**Brief:** Please give the number of lines in the records below that include "Fusi", with no other output.

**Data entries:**
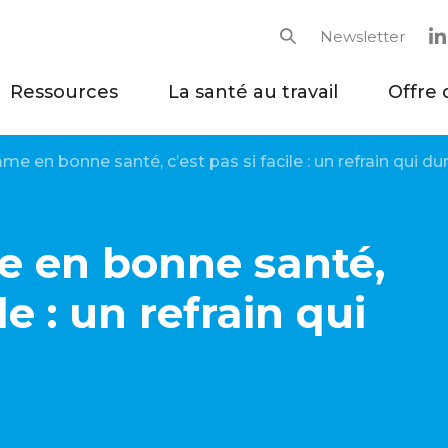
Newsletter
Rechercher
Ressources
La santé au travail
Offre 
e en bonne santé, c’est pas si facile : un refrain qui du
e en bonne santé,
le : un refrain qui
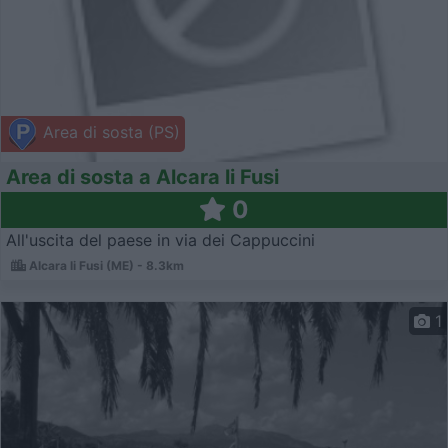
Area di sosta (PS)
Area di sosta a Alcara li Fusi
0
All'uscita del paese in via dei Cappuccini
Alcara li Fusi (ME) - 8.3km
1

--

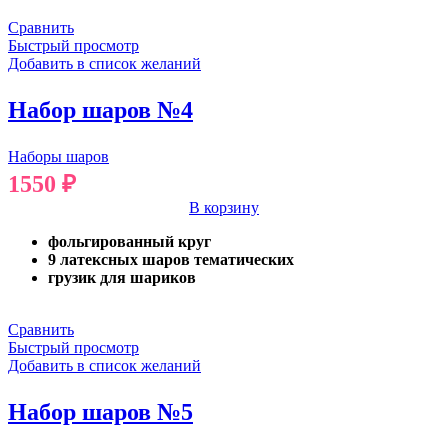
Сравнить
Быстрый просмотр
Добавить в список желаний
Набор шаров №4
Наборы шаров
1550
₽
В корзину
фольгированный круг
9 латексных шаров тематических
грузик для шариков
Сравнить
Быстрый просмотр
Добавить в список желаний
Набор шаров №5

...

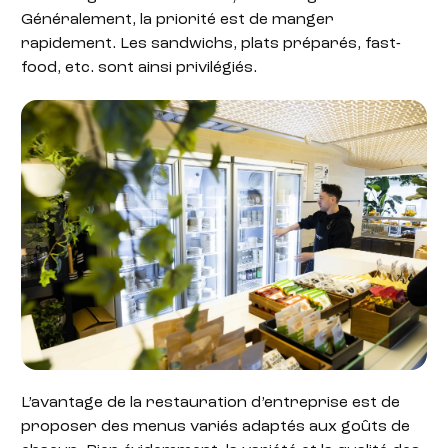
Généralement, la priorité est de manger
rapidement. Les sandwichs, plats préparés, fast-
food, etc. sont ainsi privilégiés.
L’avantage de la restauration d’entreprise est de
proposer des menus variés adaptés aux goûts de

**Answer below:** 2